Atas peristiwa tersebut, Praktisi Hukum Ketapang, Jaka Irawan SH. MH menyampaikan jika ada ASN yang tidak menaati jam kerja akan dikenakan sanksi disiplin sesuai dengan Peraturan Pemerintah (PP) Nomor 94 Tahun 2021 tentang Disiplin Pegawai Negeri Sipil.
” Adapun untuk sanksi ini bervariasi dari teguran lisan, teguran tertulis, hingga sanksi berat seperti penurunan jabatan atau pemberhentian dengan hormat tidak atas permintaan sendiri. Tergantung pada tingkat dan durasi ketidakpatuhan, seperti tidak masuk kerja selama 10 hari berturut-turut atau 28 hari kumulatif dalam satu tahun.” jelas Jaka.
Sanksi Pelanggaran
” Nah untuk Seorang ASN (Aparatur Sipil Negara) yang melakukan kegiatan lain di jam kerjanya dapat dikenakan sanksi disiplin sesuai dengan beratnya pelanggaran.

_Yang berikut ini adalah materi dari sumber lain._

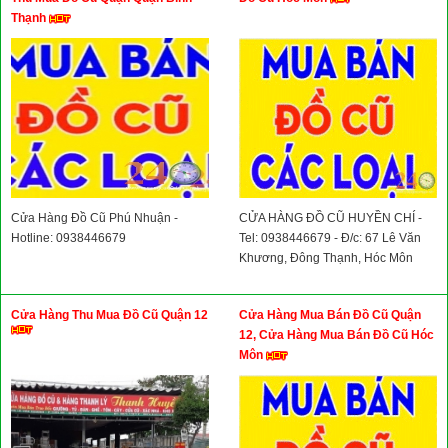
Thạnh
Cửa Hàng Đồ Cũ Phú Nhuận -
CỬA HÀNG ĐỒ CŨ HUYỀN CHÍ -
Hotline: 0938446679
Tel: 0938446679 - Đ/c: 67 Lê Văn
Khương, Đông Thạnh, Hóc Môn
Cửa Hàng Thu Mua Đồ Cũ Quận 12
Cửa Hàng Mua Bán Đồ Cũ Quận
12, Cửa Hàng Mua Bán Đồ Cũ Hóc
Môn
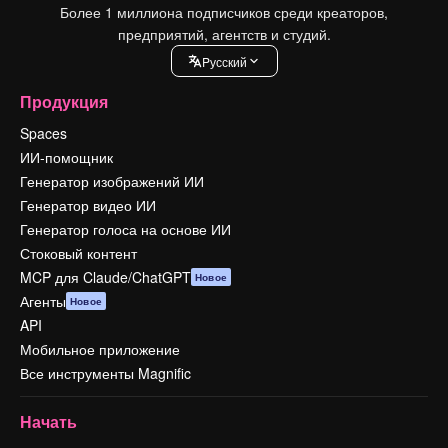
Более 1 миллиона подписчиков среди креаторов,
предприятий, агентств и студий.
Pусский
Продукция
Spaces
ИИ-помощник
Генератор изображений ИИ
Генератор видео ИИ
Генератор голоса на основе ИИ
Стоковый контент
MCP для Claude/ChatGPT
Новое
Агенты
Новое
API
Мобильное приложение
Все инструменты Magnific
Начать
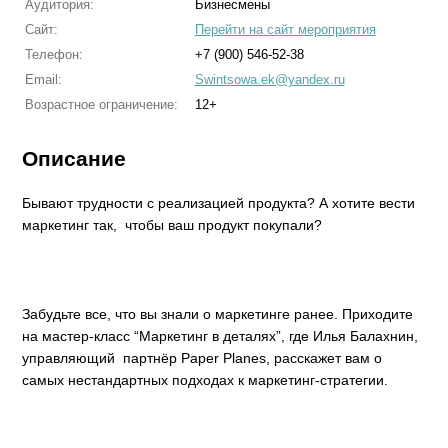
Аудитория:
Бизнесмены
Сайт:
Перейти на сайт мероприятия
Телефон:
+7 (900) 546-52-38
Email:
Swintsowa.ek@yandex.ru
Возрастное ограничение:
12+
Описание
Бывают трудности с реализацией продукта? А хотите вести
маркетинг так, чтобы ваш продукт покупали?
Забудьте все, что вы знали о маркетинге ранее. Приходите
на мастер-класс “Маркетинг в деталях”, где Илья Балахнин,
управляющий партнёр Paper Planes, расскажет вам о
самых нестандартных подходах к маркетинг-стратегии.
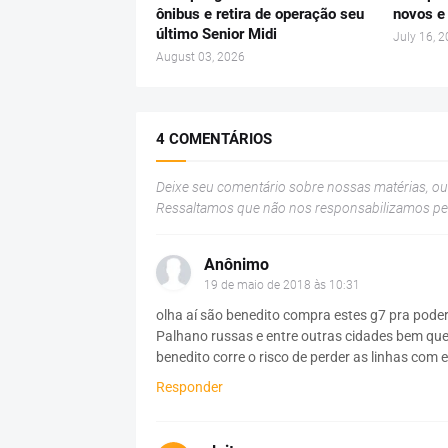
ônibus e retira de operação seu
novos e
último Senior Midi
July 16, 
August 03, 2026
4 COMENTÁRIOS
Deixe seu comentário sobre nossas matérias, o
Ressaltamos que não nos responsabilizamos p
Anônimo
19 de maio de 2018 às 10:31
olha aí são benedito compra estes g7 pra pode
Palhano russas e entre outras cidades bem q
benedito corre o risco de perder as linhas com
Responder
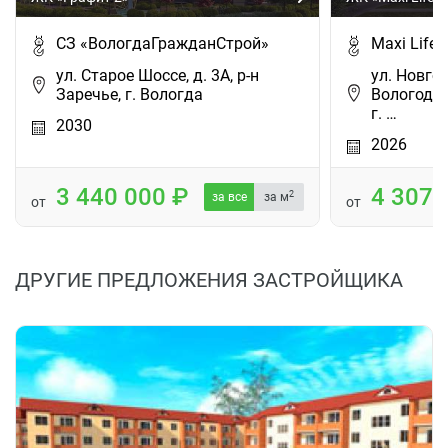
СЗ «ВологдаГражданСтрой»
Maxi Life
ул. Старое Шоссе, д. 3А, р-н
ул. Новгор
Заречье, г. Вологда
Вологодск
г. …
2030
2026
3 440 000
4 307
2
за все
за м
от
от
ДРУГИЕ ПРЕДЛОЖЕНИЯ ЗАСТРОЙЩИКА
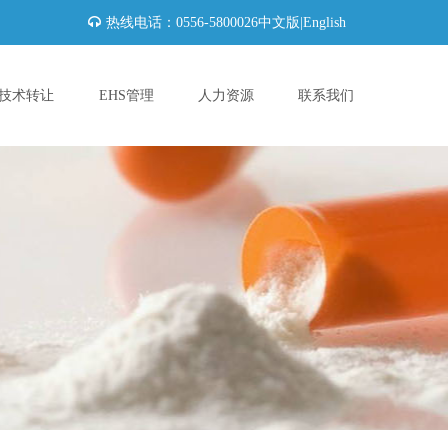
热线电话：0556-5800026
中文版
|
English
技术转让
EHS管理
人力资源
联系我们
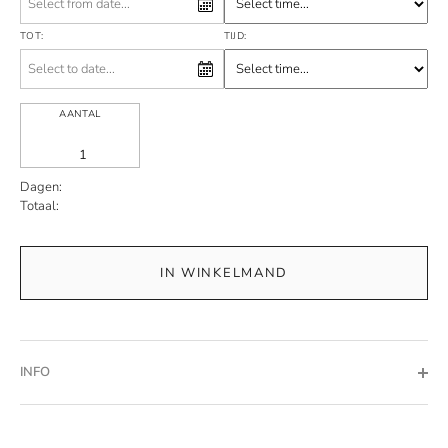
TOT:
TIJD:
AANTAL
Dagen:
Totaal:
IN WINKELMAND
INFO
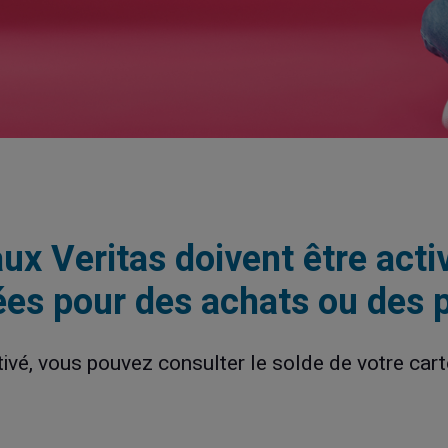
ux Veritas doivent être acti
sées pour des achats ou des
tivé, vous pouvez consulter le solde de votre car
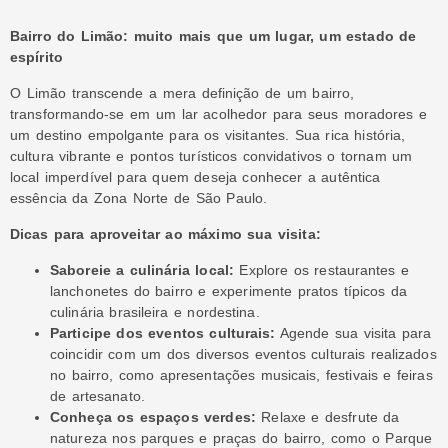
Bairro do Limão: muito mais que um lugar, um estado de
espírito
O Limão transcende a mera definição de um bairro,
transformando-se em um lar acolhedor para seus moradores e
um destino empolgante para os visitantes. Sua rica história,
cultura vibrante e pontos turísticos convidativos o tornam um
local imperdível para quem deseja conhecer a autêntica
essência da Zona Norte de São Paulo.
Dicas para aproveitar ao máximo sua visita:
Saboreie a culinária local:
Explore os restaurantes e
lanchonetes do bairro e experimente pratos típicos da
culinária brasileira e nordestina.
Participe dos eventos culturais:
Agende sua visita para
coincidir com um dos diversos eventos culturais realizados
no bairro, como apresentações musicais, festivais e feiras
de artesanato.
Conheça os espaços verdes:
Relaxe e desfrute da
natureza nos parques e praças do bairro, como o Parque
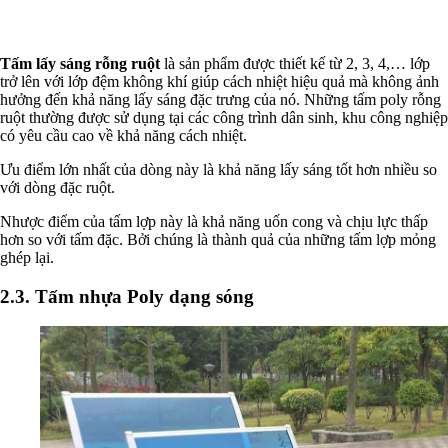
Tấm lấy sáng rỗng ruột
là sản phẩm được thiết kế từ 2, 3, 4,… lớp
trở lên với lớp đệm không khí giúp cách nhiệt hiệu quả mà không ảnh
hưởng đến khả năng lấy sáng đặc trưng của nó. Những tấm poly rỗng
ruột thường được sử dụng tại các công trình dân sinh, khu công nghiệp
có yêu cầu cao về khả năng cách nhiệt.
Ưu điểm lớn nhất của dòng này là khả năng lấy sáng tốt hơn nhiều so
với dòng đặc ruột.
Nhược điểm của tấm lợp này là khả năng uốn cong và chịu lực thấp
hơn so với tấm đặc. Bởi chúng là thành quả của những tấm lợp mỏng
ghép lại.
2.3. Tấm nhựa Poly dạng sóng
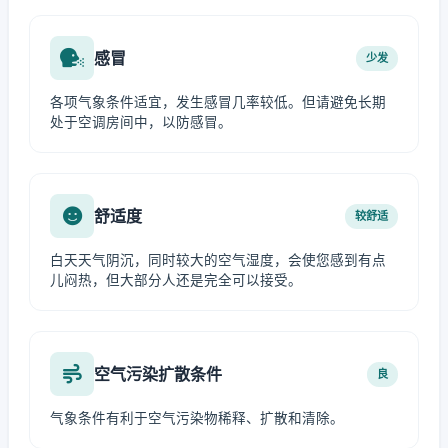
感冒
少发
各项气象条件适宜，发生感冒几率较低。但请避免长期
处于空调房间中，以防感冒。
舒适度
较舒适
白天天气阴沉，同时较大的空气湿度，会使您感到有点
儿闷热，但大部分人还是完全可以接受。
空气污染扩散条件
良
气象条件有利于空气污染物稀释、扩散和清除。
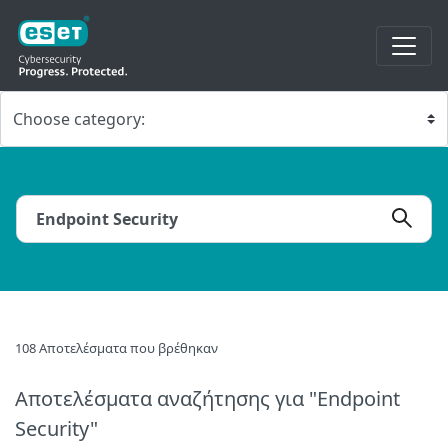
108 Αποτελέσματα που βρέθηκαν
Αποτελέσματα αναζήτησης
για "Endpoint
Security"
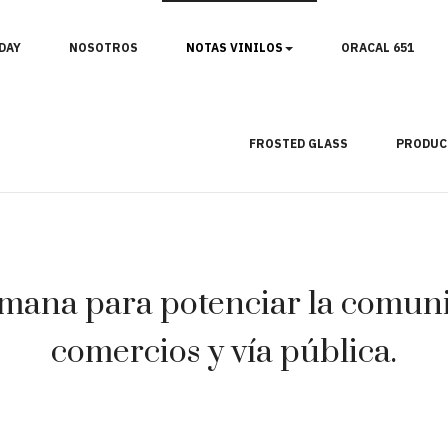
DAY
NOSOTROS
NOTAS VINILOS
ORACAL 651
FROSTED GLASS
PRODUC
mana para potenciar la comunic
comercios y vía pública.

Lanjut jaka
” Sanksi ini diatur dalam Peraturan Pemerintah Nomor 94 Tahun 2021 tentang Disiplin PNS, yang bisa berupa teguran lisan atau tertulis untuk pelanggaran ringan, pemotongan tunjangan kinerja atau penurunan jabatan untuk pelanggaran sedang, hingga pemberhentian dengan hormat tidak atas permintaan sendiri untuk pelanggaran berat seperti tidak masuk kerja secara terus menerus selama 10 hari.
“Saya berharap jika Pejabat yang diberitakan ini terbukti berkaraoke pada saat jam kerja dan ditempat kerja Agar Bupati Ketapang (Alexander Wilyo, S. STP. M. Si) mencopot atau memecat Pejabat Satpol PP tersebut, tegas Jaka.